Simon Wardley Profile picture
Sep 11, 2020 23 tweets 5 min read Read on X
X : Thoughts on trade deal with Japan?
Me : First step to CPTPP?
X : What about Withdrawal Agreement changes?
Me : You mean internal market bill. Needed to fast track a US - UK trade deal and CPTPP? Then UK just needs a China deal.
X : What about the EU?
Me : UK playing hardball?
X : Why do you keep answering with questions?
Me : A fluid space in which players won't want to show their hands. That's negotiation for you.
X : What about the threat to international law and UK's reputation?
Me : Saying you have the option to break a treaty obligation (which is always the case for a Sovereign nation) is not the same as actually doing it. We shall see how this plays out.
X : So, you're not worried?
Me : Oh, quite the opposite. There are huge issues of trust at stake here. Theresa May was right to call these out.
Me : Oh, and that's not even covering the trust issues with the devolved Governments.
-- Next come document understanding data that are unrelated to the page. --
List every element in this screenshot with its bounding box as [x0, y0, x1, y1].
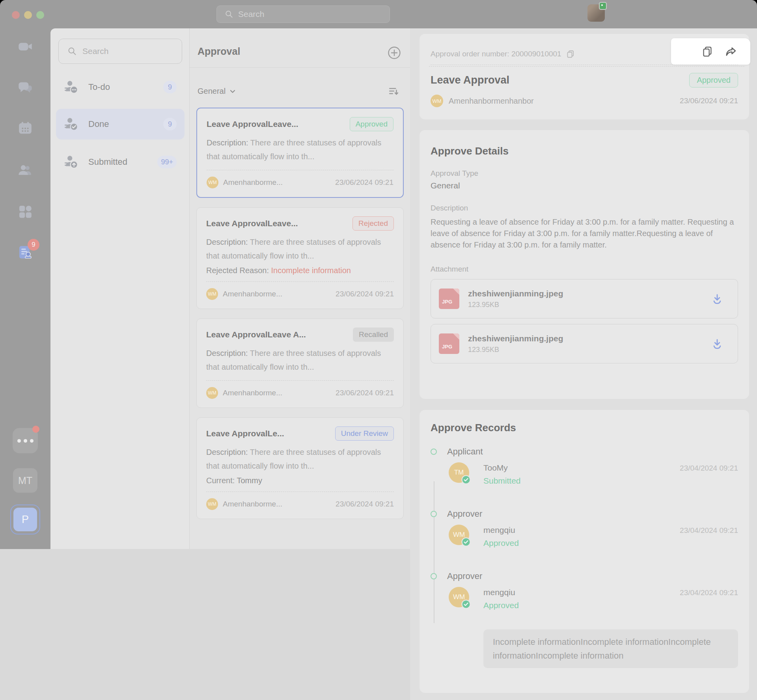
minimize-window-button[interactable]	[24, 11, 32, 19]
card-user: Amenhanborme...	[223, 290, 282, 298]
sort-list-icon	[388, 85, 400, 97]
card-title: Leave ApprovalLeave...	[207, 117, 298, 131]
avatar: WM	[206, 288, 218, 300]
divider	[207, 170, 393, 170]
sidebar-item-submitted[interactable]: Submitted 99+	[56, 149, 185, 175]
submitted-count-badge: 99+	[157, 156, 177, 168]
sidebar-item-video[interactable]	[17, 39, 33, 54]
sidebar-item-done[interactable]: Done 9	[56, 109, 185, 140]
status-badge: Rejected	[352, 216, 394, 231]
check-badge-icon	[461, 599, 471, 609]
record-role: Applicant	[447, 447, 483, 457]
record-role: Approver	[447, 509, 482, 519]
timeline-bullet-icon	[431, 449, 437, 455]
copy-icon[interactable]	[566, 50, 575, 58]
record-role-row: Approver	[431, 509, 738, 519]
approval-card[interactable]: Leave ApprovalLe... Under Review Descrip…	[196, 417, 404, 519]
timeline-bullet-icon	[431, 573, 437, 579]
more-apps-button[interactable]	[13, 428, 38, 453]
todo-count-badge: 9	[163, 81, 177, 93]
avatar: WM	[431, 95, 443, 107]
workplace-grid-icon	[17, 203, 33, 220]
sort-button[interactable]	[388, 85, 400, 97]
card-description: Description: There are three statuses of…	[206, 346, 394, 374]
detail-time: 23/06/2024 09:21	[680, 97, 738, 105]
avatar: WM	[206, 387, 218, 399]
workspace-switcher-p-selected[interactable]: P	[10, 505, 40, 534]
create-approval-button[interactable]	[387, 46, 401, 60]
approval-search-input[interactable]: Search	[58, 39, 182, 64]
detail-title: Leave Approval	[431, 74, 509, 86]
approval-type-label: Approval Type	[431, 169, 738, 178]
sidebar-item-contacts[interactable]	[17, 162, 33, 178]
timeline-bullet-icon	[431, 511, 437, 517]
approve-records-card: Approve Records Applicant TM TooMy Submi…	[420, 410, 749, 693]
card-title: Leave ApprovalLe...	[206, 426, 284, 441]
detail-status-badge: Approved	[689, 73, 738, 88]
copy-document-button[interactable]	[701, 45, 714, 58]
workspace-switcher-mt[interactable]: MT	[13, 468, 37, 493]
record-role-row: Approver	[431, 571, 738, 581]
sidebar-item-todo[interactable]: To-do 9	[56, 74, 185, 100]
sidebar-item-calendar[interactable]	[17, 120, 33, 136]
jpg-file-icon: JPG	[439, 289, 459, 309]
dot-icon	[30, 439, 34, 443]
description-label: Description:	[207, 138, 250, 147]
status-badge: Under Review	[335, 426, 394, 441]
divider	[206, 281, 394, 282]
rejected-reason-row: Rejected Reason: Incomplete information	[206, 266, 394, 275]
download-button[interactable]	[711, 293, 723, 305]
detail-author: Amenhanbormenhanbor	[449, 97, 534, 106]
record-status: Approved	[483, 601, 738, 610]
record-role-row: Applicant	[431, 447, 738, 457]
timeline-line	[434, 481, 434, 623]
approval-card[interactable]: Leave ApprovalLeave... Rejected Descript…	[196, 207, 404, 309]
record-entry: TM TooMy Submitted 23/04/2024 09:21	[449, 462, 738, 487]
jpg-label: JPG	[442, 299, 452, 305]
sidebar-item-workplace[interactable]	[17, 204, 33, 220]
check-badge-icon	[461, 475, 471, 484]
attachment-name: zheshiwenjianming.jpeg	[468, 334, 563, 343]
card-time: 23/06/2024 09:21	[335, 178, 393, 187]
current-label: Current:	[206, 476, 237, 485]
close-window-button[interactable]	[12, 11, 20, 19]
search-icon	[67, 47, 77, 56]
attachment-size: 123.95KB	[468, 346, 563, 354]
header-dashed-divider	[429, 66, 744, 67]
approve-details-heading: Approve Details	[431, 145, 738, 157]
user-avatar[interactable]	[587, 4, 605, 22]
card-description: Description: There are three statuses of…	[206, 235, 394, 263]
divider	[206, 491, 394, 492]
dot-icon	[24, 439, 27, 443]
copy-icon	[701, 45, 714, 58]
record-entry: WM mengqiu Approved 23/04/2024 09:21	[449, 587, 738, 611]
filter-dropdown[interactable]: General	[198, 87, 237, 96]
divider	[431, 65, 738, 65]
global-search-input[interactable]: Search	[216, 6, 390, 23]
forward-share-button[interactable]	[724, 45, 738, 58]
check-badge-icon	[461, 537, 471, 547]
description-text: Requesting a leave of absence for Friday…	[431, 216, 738, 251]
approval-card[interactable]: Leave ApprovalLeave... Approved Descript…	[196, 108, 404, 198]
approval-search-placeholder: Search	[82, 47, 109, 56]
download-button[interactable]	[711, 338, 723, 350]
sidebar-item-messenger[interactable]	[17, 80, 33, 95]
done-person-icon	[64, 117, 79, 132]
attachment-row[interactable]: JPG zheshiwenjianming.jpeg 123.95KB	[431, 324, 738, 363]
record-entry: WM mengqiu Approved 23/04/2024 09:21	[449, 525, 738, 549]
record-role: Approver	[447, 571, 482, 581]
approval-card[interactable]: Leave ApprovalLeave A... Recalled Descri…	[196, 318, 404, 408]
attachment-size: 123.95KB	[468, 301, 563, 309]
record-status: Submitted	[483, 476, 738, 486]
todo-person-icon	[64, 80, 79, 95]
contacts-icon	[17, 162, 33, 179]
plus-circle-icon	[387, 46, 401, 60]
card-user: Amenhanborme...	[223, 178, 283, 187]
maximize-window-button[interactable]	[36, 11, 44, 19]
traffic-lights	[12, 11, 44, 19]
description-label: Description:	[206, 448, 250, 456]
attachment-label: Attachment	[431, 265, 738, 274]
attachment-row[interactable]: JPG zheshiwenjianming.jpeg 123.95KB	[431, 279, 738, 318]
video-camera-icon	[17, 38, 33, 55]
record-status: Approved	[483, 538, 738, 548]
This should have been a process of consensus building rather than Westminster imposing standards.
X : U-turn?
Me : They've got form. We shall see. It depends upon what's really at stake.
X : How do you mean?
Me : If they hold the cards of CPTPP, US-UK trade deal and China-UK trade deal ... and if this is what it takes ... they might play the hand.
X : Couldn't it cause a break up of the nations?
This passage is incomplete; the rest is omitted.